As well as this, unmodified LDL was shown to cause endothelial inflammation by, among other processes, increasing monocyte adhesion [46]. LDL increased the nuclear binding activity of AP-1 in endothelial cells, which in turn upregulated TNF-α and ICAM-1 expression mediating monocyte adhesion [46] (Figure 4E). LDL can be divided into two subclasses based on size, CKD patients have increased levels of small dense LDL compared to healthy controls [22,86]. Ambrosch et al. differentiated between these LDL subtypes and showed that the smaller LDL particles (diameter < 25.5 nm) caused a stronger increase in AP-1 binding activity in HUVECs and subsequent TNF-α and ICAM1 expression compared to the larger LDL particles (diameter > 25.5 nm), resulting in more monocyte adhesion [46].
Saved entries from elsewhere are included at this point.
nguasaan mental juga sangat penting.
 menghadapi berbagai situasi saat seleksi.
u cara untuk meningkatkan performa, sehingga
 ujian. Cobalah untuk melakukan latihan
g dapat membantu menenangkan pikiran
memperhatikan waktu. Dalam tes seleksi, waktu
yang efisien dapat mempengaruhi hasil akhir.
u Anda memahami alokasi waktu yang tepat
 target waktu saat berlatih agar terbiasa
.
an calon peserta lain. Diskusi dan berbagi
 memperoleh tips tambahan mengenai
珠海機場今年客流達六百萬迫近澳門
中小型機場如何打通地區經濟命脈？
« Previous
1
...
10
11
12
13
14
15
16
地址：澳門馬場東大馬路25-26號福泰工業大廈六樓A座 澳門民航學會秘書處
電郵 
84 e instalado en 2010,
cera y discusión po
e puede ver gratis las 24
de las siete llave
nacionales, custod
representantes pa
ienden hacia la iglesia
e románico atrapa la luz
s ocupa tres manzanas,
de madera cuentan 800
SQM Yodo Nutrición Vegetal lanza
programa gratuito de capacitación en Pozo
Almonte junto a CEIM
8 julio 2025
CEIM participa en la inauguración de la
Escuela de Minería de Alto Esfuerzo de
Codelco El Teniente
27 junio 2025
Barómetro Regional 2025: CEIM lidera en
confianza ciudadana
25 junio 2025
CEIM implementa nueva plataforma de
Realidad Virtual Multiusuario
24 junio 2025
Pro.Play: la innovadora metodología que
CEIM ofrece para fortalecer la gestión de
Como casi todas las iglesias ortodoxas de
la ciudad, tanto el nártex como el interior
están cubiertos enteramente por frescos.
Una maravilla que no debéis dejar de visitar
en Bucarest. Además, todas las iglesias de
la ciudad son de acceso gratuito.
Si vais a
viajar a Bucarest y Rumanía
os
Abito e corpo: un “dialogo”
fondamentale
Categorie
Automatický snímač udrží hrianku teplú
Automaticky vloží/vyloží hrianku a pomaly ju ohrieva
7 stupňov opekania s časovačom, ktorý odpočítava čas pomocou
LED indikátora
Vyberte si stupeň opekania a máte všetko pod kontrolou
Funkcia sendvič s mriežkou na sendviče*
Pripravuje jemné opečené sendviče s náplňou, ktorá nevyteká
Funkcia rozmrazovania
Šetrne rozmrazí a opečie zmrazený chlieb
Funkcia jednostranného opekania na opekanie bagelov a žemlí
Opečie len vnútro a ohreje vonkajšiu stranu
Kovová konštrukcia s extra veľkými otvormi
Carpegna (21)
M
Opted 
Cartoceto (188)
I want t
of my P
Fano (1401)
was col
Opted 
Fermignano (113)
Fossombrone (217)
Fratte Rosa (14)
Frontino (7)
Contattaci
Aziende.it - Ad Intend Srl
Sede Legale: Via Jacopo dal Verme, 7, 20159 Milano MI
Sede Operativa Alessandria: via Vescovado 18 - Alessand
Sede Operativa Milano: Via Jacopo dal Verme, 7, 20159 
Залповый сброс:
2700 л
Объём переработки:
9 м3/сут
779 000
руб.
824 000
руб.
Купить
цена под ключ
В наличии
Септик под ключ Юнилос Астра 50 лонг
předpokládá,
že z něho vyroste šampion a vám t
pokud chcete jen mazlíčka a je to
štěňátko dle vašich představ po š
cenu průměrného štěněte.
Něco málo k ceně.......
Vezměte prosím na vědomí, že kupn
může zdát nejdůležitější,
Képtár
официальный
Besides carbamylation, other post-translational modifications of lipoproteins have also been studied in the context of CKD and CVD [12,22]. Our search revealed a study by Tao et al., who investigated the mechanisms behind acetylated LDL (AcLDL)-induced apoptosis in macrophages [87]. Endoplasmic reticulum stress with increased CHOP and decreased B-cell lymphoma-2 (BCL-2) expression was suggested to be a key mediator of AcLDL-induced macrophage apoptosis [87].

3.3.3. AGEs Are an Important Group of Uremic Toxins Inducing Endothelial Dysfunction

Advanced glycation end (AGE) products belong to the protein-bound uremic toxins and are highly increased in CKD [88]. AGEs are proteins or protein degradation products that become post-translationally modified upon exposure to sugars. The transmembrane receptor for advanced glycation end products (RAGE) is a cell surface marker involved in cell migration, adhesion, and oxidative stress [30,49,50,51]. Ten papers from our search discussed the AGE—RAGE signaling pathway in the context of uremic toxin-induced endothelial dysfunction. RAGE as well as its binding partners were shown to have a pro-inflammatory and pro-oxidative effect in CKD and as such to promote endothelial dysfunction. Mechanisms are summarized in Figure 5A.

Figure 5.

Figure 5

Mechanisms underlying p-cresyl sulfate or AGE-induced endothelial dysfunction. By activating RAGE, AGEs mediate oxidative stress and reduce vasoreactivity by decreasing eNOS activation in endothelial cells. Further, AGEs as well as p-cresyl sulfate increase ROS generation via KLF2. ROS increase endothelial inflammation by enhancing surface expression of chemokines (e.g., MCP-1) and surface adhesion proteins (e.g., VCAM-1, ICAM-1, E-Selectin), triggering leukocyte recruitment and binding (A). Cellular uptake of p-cresyl sulfate by endothelial cells as well as SMCs takes place via organic anion transporters. This results in the activation of NADPH oxidase NOX-4, leading to the differentiation of SMCs and ROS generation in endothelial cells (B). ALP = alkaline phosphatase; CBFA = core-binding factor alpha; eNOS = endothelial nitric oxide synthase; ICAM = intracellular adhesion molecule; KLF = krüppel-like factor; MCP = monocyte chemoattractant protein; NADPH = nicotinamide adenine dinucleotide phosphate; NF-κB = nuclear factor kappa B; OAT = organic anion transporters; OPN = osteopontin; ROS = reactive oxygen species; SIRT = sirtuin; NOX = NADPH oxidase; SMC = smooth muscle cell; VCAM = vascular cell adhesion molecule.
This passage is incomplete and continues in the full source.